In which #langchat connects our community
Posted By Barbara Lindsey on April 21, 2011
Every Thursday night (8-9 p.m. EST: Time zone converter) for the past four months language educators across the United States have been meeting online to discuss and share ways to improve their professional practice. They do this using Twitter, the free online service that allows you to send out public or private messages of 140 characters or less and the hashtag #langchat. Based on the hugely successful #edchat movement started in 2009 by Steven Anderson, Shelly Terrell and Tom Whitby, language educators Diego Ojeda, Elvira Deyamport, Sara-Elizabeth Cottrell and Erica Fischer serve as Twitter chat moderators for these online sessions. Recent discussion topics addressed Differentiated Instruction in the Language Classroom, Teaching World Languages Without a Textbook and Using Music in the Classroom. Tonight’s session will be a continuation of last week’s chat: Standards-based grading in the World Language Classroom. Each week’s topic is crowdsourced in advance by participants and then voted on.
In a previous post we shared survey research results from both ACTFL and the NCLRC on which of the five standards language educators found most difficult to implement with their students. Both findings reinforce what most of us intuitively know: the most difficult are connections and communities. What was surprising were teacher elaborations on why the communities standard is so challenging—the limited resources available in local communities. In other words, teachers restricted their definition of communities to their local target language communities. And technology was rarely mentioned as a vehicle to connect students with language communities beyond the immediate geographic area. The conclusion at the ACTFL session was that the profession needs to do a better job at providing world language teachers with scenarios that demonstrate the kinds of community connections our students can make. What better way to do this than to participate ourselves in online communities? As more language professionals join #langchat, I am convinced this will be an important avenue for us to be able to experience, reflect on, model and implement extended communities of practice with our colleagues and students.
If you’re interested in joining this online community and would like more information have a look at some of these resources:
New to Twitter?
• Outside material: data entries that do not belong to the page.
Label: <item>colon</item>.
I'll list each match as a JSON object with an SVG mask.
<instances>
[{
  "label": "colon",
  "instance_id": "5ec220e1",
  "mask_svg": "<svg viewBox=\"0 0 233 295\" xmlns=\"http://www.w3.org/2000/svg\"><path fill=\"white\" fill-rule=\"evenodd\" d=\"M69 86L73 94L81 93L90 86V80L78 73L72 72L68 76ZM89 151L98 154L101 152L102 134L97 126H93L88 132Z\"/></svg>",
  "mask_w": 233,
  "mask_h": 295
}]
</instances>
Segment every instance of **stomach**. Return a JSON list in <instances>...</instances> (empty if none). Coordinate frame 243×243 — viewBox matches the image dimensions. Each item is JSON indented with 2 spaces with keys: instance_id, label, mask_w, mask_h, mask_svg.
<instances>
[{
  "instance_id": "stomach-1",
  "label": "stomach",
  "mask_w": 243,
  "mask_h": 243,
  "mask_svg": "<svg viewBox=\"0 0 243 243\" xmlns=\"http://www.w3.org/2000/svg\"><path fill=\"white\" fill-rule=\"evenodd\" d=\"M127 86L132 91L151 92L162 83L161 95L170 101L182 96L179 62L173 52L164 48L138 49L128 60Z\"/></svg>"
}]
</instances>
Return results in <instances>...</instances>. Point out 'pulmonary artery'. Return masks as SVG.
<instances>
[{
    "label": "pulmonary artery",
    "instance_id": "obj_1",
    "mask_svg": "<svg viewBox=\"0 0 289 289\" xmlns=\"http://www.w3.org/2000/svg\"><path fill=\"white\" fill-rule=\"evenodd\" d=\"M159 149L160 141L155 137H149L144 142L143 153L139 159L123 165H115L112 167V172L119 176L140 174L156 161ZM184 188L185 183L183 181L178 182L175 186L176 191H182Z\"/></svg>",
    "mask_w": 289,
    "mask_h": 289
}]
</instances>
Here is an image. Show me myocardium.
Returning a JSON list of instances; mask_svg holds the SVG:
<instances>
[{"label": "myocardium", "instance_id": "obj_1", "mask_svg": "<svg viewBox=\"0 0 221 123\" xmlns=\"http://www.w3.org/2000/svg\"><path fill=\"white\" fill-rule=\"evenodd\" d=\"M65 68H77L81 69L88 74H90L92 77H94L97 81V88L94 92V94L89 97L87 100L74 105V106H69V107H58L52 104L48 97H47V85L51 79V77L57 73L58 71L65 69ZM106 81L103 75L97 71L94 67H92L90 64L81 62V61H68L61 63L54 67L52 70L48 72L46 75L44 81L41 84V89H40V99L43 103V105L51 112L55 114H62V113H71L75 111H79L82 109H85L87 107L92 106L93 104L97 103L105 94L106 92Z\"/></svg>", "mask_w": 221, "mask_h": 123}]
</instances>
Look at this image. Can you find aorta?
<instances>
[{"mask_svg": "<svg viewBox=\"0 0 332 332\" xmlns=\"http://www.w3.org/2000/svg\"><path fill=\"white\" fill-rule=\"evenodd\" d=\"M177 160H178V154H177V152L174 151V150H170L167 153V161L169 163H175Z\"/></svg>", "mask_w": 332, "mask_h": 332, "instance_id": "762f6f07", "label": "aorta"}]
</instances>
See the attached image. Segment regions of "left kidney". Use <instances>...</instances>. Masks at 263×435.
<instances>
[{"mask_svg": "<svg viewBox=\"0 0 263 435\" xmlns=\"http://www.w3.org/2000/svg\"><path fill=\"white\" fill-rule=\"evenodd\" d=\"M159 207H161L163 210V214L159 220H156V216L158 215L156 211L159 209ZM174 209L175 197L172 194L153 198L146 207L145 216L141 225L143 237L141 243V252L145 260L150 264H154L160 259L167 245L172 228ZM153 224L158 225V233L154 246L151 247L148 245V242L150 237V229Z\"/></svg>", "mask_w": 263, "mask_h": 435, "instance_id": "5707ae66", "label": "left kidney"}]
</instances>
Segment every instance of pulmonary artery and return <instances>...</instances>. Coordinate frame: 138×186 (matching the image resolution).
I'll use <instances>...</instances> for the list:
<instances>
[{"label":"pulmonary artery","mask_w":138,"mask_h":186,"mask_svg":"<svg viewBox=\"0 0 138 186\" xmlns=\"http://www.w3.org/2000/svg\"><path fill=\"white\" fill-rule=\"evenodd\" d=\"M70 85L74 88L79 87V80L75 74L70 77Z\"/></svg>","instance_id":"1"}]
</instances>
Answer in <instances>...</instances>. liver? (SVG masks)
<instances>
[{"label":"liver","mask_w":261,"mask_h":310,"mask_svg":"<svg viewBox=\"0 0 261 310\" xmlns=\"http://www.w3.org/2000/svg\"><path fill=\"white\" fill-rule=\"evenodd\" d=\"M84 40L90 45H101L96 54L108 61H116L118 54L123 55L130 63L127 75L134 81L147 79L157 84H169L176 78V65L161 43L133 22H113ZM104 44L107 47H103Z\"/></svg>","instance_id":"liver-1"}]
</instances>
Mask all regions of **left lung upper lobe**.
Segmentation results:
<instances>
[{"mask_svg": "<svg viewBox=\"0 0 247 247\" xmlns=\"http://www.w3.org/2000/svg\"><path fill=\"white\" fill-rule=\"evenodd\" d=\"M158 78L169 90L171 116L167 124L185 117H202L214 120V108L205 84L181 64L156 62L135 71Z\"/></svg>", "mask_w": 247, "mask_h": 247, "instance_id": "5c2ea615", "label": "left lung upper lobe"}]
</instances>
Read our take on why and how to use Twitter. It includes some nice how-to resources created by fellow educators.
Need information on #langchat? The LangChat on Twitter wiki has it all, including an embedded livestream of tweets devoted to #langchat. Don’t forget to click on the LangChat Resources link where you’ll find an archive of past sessions.
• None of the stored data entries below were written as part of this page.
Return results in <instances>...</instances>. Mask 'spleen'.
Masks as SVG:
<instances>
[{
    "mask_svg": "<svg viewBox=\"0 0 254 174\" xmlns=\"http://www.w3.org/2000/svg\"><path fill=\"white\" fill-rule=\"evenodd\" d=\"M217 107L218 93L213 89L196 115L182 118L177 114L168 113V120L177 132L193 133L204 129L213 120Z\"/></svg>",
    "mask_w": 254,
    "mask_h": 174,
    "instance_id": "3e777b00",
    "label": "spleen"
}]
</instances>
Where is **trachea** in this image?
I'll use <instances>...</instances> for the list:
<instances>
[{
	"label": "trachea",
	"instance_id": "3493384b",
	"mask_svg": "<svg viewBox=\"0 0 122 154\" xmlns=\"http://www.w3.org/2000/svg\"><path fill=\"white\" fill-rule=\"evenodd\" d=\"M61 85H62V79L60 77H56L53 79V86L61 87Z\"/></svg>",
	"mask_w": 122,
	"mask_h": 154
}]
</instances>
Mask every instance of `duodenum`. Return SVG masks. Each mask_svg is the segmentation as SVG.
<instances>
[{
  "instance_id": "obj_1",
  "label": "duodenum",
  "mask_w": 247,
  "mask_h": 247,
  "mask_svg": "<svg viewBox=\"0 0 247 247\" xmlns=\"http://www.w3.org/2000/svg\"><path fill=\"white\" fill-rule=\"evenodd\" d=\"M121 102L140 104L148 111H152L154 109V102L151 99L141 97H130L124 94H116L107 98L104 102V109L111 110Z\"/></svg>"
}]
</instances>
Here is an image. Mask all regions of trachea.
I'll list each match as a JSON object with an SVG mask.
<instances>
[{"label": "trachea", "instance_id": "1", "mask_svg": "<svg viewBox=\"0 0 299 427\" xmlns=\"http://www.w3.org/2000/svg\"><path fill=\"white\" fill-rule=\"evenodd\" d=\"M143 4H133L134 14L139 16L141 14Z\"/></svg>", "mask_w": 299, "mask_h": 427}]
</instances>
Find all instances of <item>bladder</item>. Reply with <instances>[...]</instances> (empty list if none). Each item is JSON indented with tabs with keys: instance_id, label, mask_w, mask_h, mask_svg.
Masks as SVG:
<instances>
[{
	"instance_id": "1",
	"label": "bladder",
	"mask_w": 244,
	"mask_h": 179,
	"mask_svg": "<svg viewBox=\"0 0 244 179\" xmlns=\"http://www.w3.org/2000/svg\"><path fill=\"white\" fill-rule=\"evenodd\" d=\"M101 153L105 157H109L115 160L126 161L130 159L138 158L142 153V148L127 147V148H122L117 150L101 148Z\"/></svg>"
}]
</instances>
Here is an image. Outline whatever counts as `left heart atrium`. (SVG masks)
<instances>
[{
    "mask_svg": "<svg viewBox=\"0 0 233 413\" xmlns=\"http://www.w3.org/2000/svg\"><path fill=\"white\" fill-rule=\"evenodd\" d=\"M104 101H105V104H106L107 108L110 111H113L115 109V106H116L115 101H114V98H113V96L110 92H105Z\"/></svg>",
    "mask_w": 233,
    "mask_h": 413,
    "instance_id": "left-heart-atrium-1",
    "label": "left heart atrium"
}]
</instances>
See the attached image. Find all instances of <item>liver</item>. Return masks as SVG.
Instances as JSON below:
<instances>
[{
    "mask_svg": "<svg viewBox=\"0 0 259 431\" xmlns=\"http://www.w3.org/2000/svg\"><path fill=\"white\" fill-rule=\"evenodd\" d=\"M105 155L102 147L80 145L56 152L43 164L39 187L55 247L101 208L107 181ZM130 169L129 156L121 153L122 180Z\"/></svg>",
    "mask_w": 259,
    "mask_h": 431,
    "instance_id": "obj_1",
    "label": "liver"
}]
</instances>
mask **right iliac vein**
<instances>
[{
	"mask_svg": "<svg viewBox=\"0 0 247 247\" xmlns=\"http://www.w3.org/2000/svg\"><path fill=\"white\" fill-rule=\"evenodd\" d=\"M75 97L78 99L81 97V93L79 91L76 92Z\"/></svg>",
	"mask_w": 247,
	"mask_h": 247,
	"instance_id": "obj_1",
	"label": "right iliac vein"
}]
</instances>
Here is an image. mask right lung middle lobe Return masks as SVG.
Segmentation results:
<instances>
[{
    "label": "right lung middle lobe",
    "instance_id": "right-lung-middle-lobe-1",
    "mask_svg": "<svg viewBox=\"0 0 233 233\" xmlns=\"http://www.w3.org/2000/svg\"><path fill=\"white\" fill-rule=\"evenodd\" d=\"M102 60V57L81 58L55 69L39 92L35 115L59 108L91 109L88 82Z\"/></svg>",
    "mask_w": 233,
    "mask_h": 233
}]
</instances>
Want a way to easily follow, filter and participate in #langchat? Use TweetChat. I’ve created a brief screencast to show just how easy and useful it is. Hope to see you Thursday nights for #langchat!
TweetChat Demo from Barbara on Vimeo.
We’ve shared how innovative educators are using online tools to crowdsource teaching ideas and how they are connecting their students with language communities in our interview series:
An Interview with Larry Ferlazzo
An Interview with Jon Pennington
An Interview with Enza Antenos-Conforti
An Interview with Silvia Tolisano
What are some of the ways you have connected with a larger community of language professionals? How have you connected your students to target language communities outside your local area?